-- Directions for this task --
The line containing "Impressum (144, 2048)" marks the start; repeat it and every following line exactly through the end of the entries.

(Stored items)
========

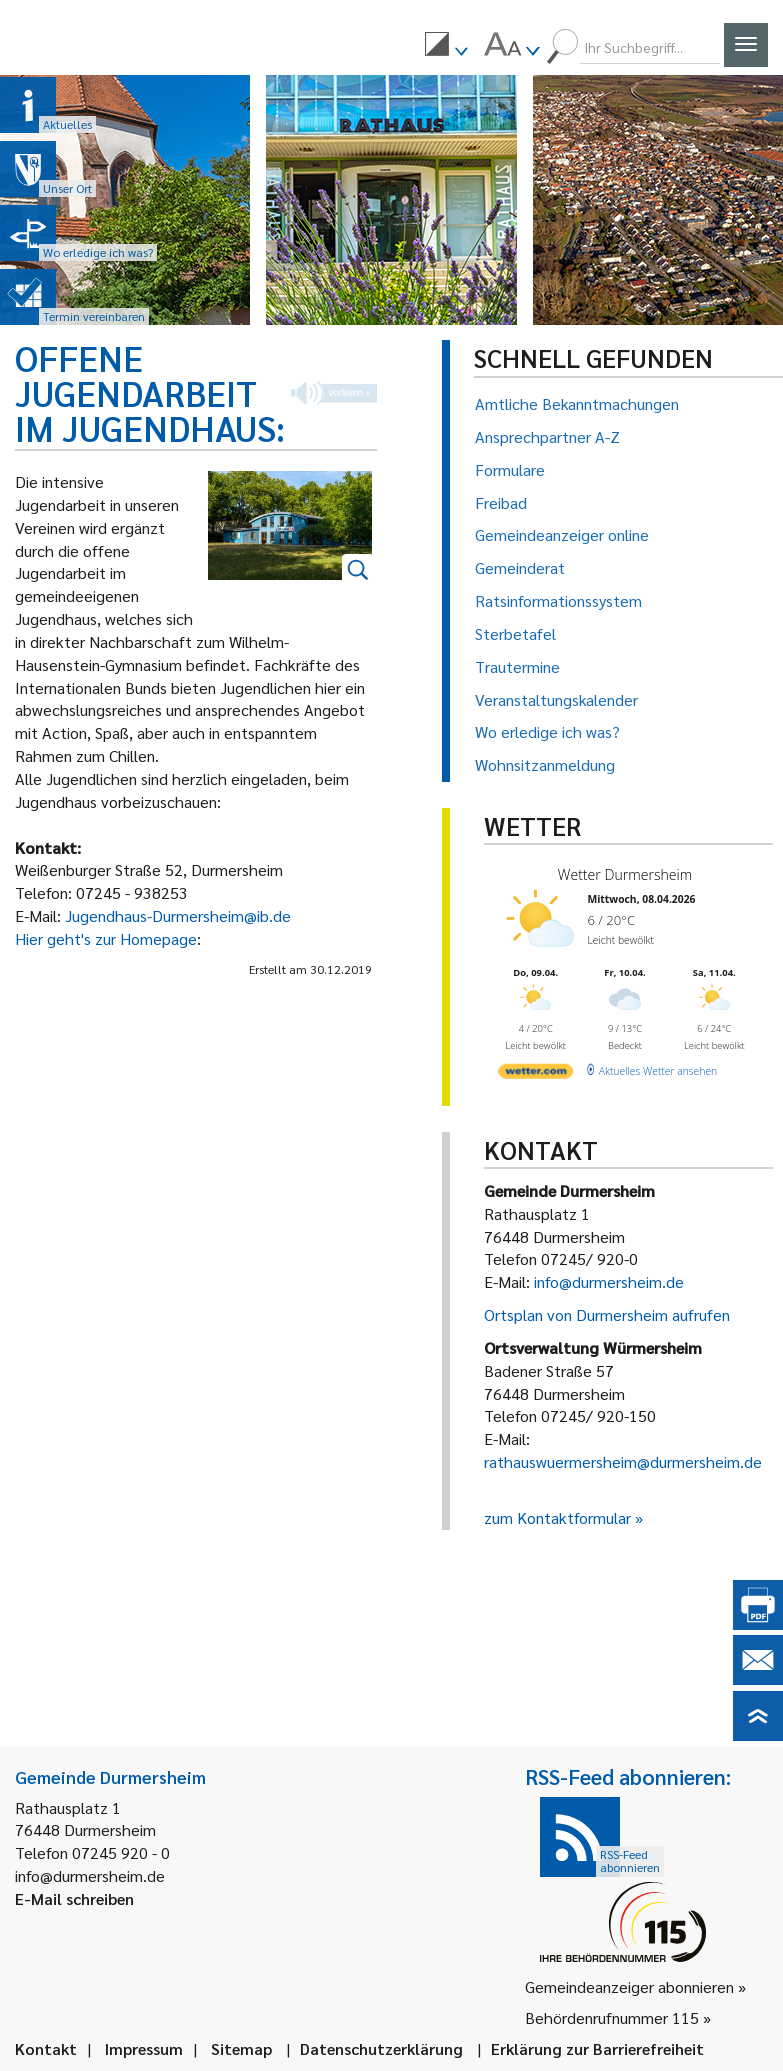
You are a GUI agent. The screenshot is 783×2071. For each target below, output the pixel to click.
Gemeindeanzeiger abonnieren (629, 1986)
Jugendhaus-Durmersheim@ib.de (178, 915)
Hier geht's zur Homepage (106, 938)
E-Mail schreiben (74, 1898)
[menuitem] (446, 47)
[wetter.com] (535, 1074)
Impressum (144, 2048)
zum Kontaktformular (557, 1517)
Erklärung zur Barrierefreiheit (597, 2048)
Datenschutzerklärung (381, 2048)
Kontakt (46, 2048)
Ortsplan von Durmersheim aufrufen (607, 1314)
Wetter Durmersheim (624, 874)
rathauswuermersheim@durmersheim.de (623, 1461)
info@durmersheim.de (609, 1281)
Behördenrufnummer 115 (612, 2017)
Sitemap (241, 2048)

========

-- Written reply --
Impressum (144, 2048)
zum Kontaktformular (557, 1517)
Erklärung zur Barrierefreiheit (597, 2048)
Datenschutzerklärung (381, 2048)
Kontakt (46, 2048)
Ortsplan von Durmersheim aufrufen (607, 1314)
Wetter Durmersheim (624, 874)
rathauswuermersheim@durmersheim.de (623, 1461)
info@durmersheim.de (609, 1281)
Behördenrufnummer 115 (612, 2017)
Sitemap (241, 2048)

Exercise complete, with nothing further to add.